▶ Exercise requirements
Note each line of the entries that includes "personal". Then copy those lines.

▶ Exercise data

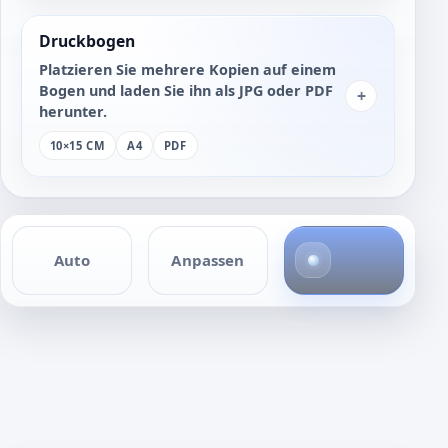
Druckbogen
Platzieren Sie mehrere Kopien auf einem
Bogen und laden Sie ihn als JPG oder PDF
+
herunter.
10×15 CM
A4
PDF
4
Auto
Anpassen
F
o
t
o
s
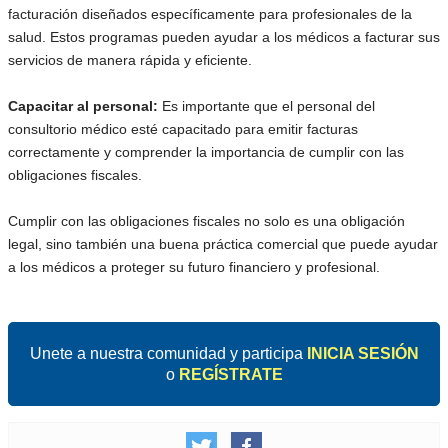
facturación diseñados específicamente para profesionales de la
salud. Estos programas pueden ayudar a los médicos a facturar sus
servicios de manera rápida y eficiente.
Capacitar al personal:
Es importante que el personal del
consultorio médico esté capacitado para emitir facturas
correctamente y comprender la importancia de cumplir con las
obligaciones fiscales.
Cumplir con las obligaciones fiscales no solo es una obligación
legal, sino también una buena práctica comercial que puede ayudar
a los médicos a proteger su futuro financiero y profesional.
Unete a nuestra comunidad y participa
INICIA SESIÓN
o
REGÍSTRATE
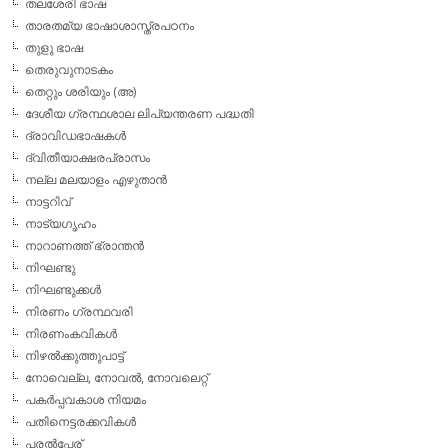
തലശേരി ഭാഷ
താരതമ്യ ഭാഷാശാസ്ത്രപഠനം
തുളു ഭാഷ
തെരുവുനാടകം
തെറ്റും ശരിയും (അ)
ദേശീയ ഗ്രന്ഥശാല ലിപ്യന്തരണ പദ്ധതി
ദ്രാവിഡഭാഷകള്‍
ദ്വിതീയാക്ഷരപ്രാസം
നല്ല മലയാളം എഴുതാന്‍
നാട്ടറിവ്
നാട്യഗൃഹം
നാറാണത്ത് ഭ്രാന്തന്‍
നിഘണ്ടു
നിഘണ്ടുക്കള്‍
നിരണം ഗ്രന്ഥവരി
നിരണംകവികള്‍
നിഴല്‍ക്കുത്തുപാട്ട്
നോവെല്ല, നോവല്‍, നോവലെറ്റ്
പകര്‍പ്പവകാശ നിയമം
പതിനെട്ടരക്കവികള്‍
പരല്‍പ്പേര്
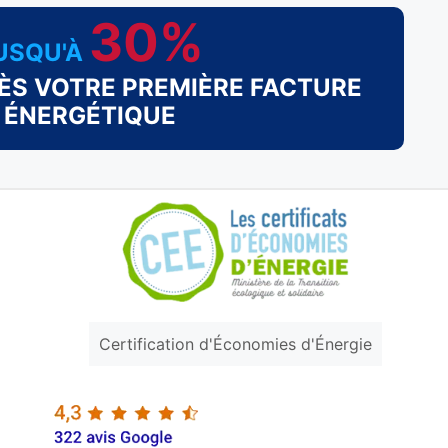
30%
USQU'À
ÈS VOTRE PREMIÈRE FACTURE
ÉNERGÉTIQUE
Certification d'Économies d'Énergie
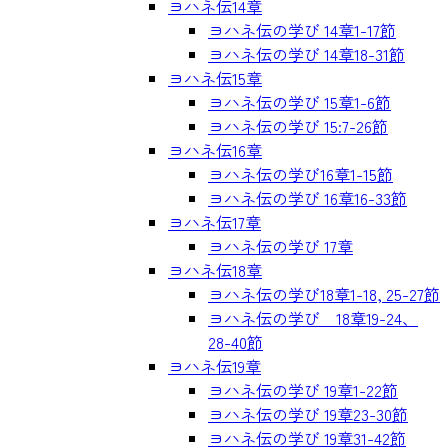
ヨハネ伝14章
ヨハネ伝の学び 14章1-17節
ヨハネ伝の学び 14章18-31節
ヨハネ伝15章
ヨハネ伝の学び 15章1-6節
ヨハネ伝の学び 15:7-26節
ヨハネ伝16章
ヨハネ伝の学び16章1-15節
ヨハネ伝の学び 16章16-33節
ヨハネ伝17章
ヨハネ伝の学び 17章
ヨハネ伝18章
ヨハネ伝の学び18章1-18, 25-27節
ヨハネ伝の学び 18章19-24、
28-40節
ヨハネ伝19章
ヨハネ伝の学び 19章1-22節
ヨハネ伝の学び 19章23-30節
ヨハネ伝の学び 19章31-42節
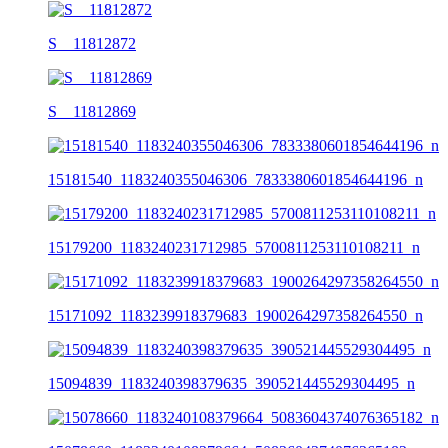
S__11812872
S__11812869
15181540_1183240355046306_7833380601854644196_n
15179200_1183240231712985_5700811253110108211_n
15171092_1183239918379683_1900264297358264550_n
15094839_1183240398379635_390521445529304495_n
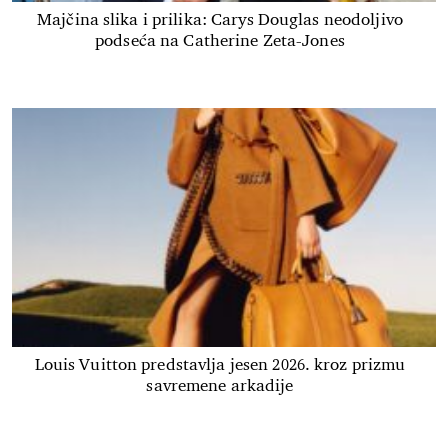
Majčina slika i prilika: Carys Douglas neodoljivo
podseća na Catherine Zeta-Jones
Louis Vuitton predstavlja jesen 2026. kroz prizmu
savremene arkadije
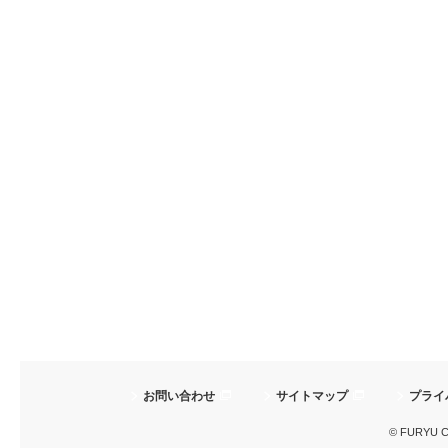
お問い合わせ
サイトマップ
プライ
© FURYU Cor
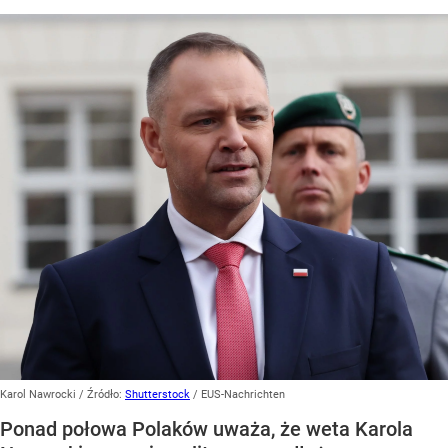
Karol Nawrocki
/ Źródło:
Shutterstock
/
EUS-Nachrichten
Ponad połowa Polaków uważa, że weta Karola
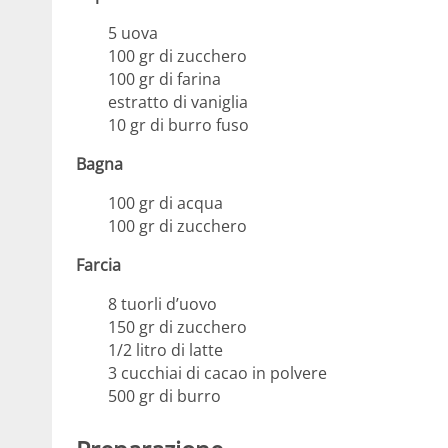
5 uova
100 gr di zucchero
100 gr di farina
estratto di vaniglia
10 gr di burro fuso
Bagna
100 gr di acqua
100 gr di zucchero
Farcia
8 tuorli d’uovo
150 gr di zucchero
1/2 litro di latte
3 cucchiai di cacao in polvere
500 gr di burro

▶ Solved exercise
Capacitar al personal:
Es importante que el personal del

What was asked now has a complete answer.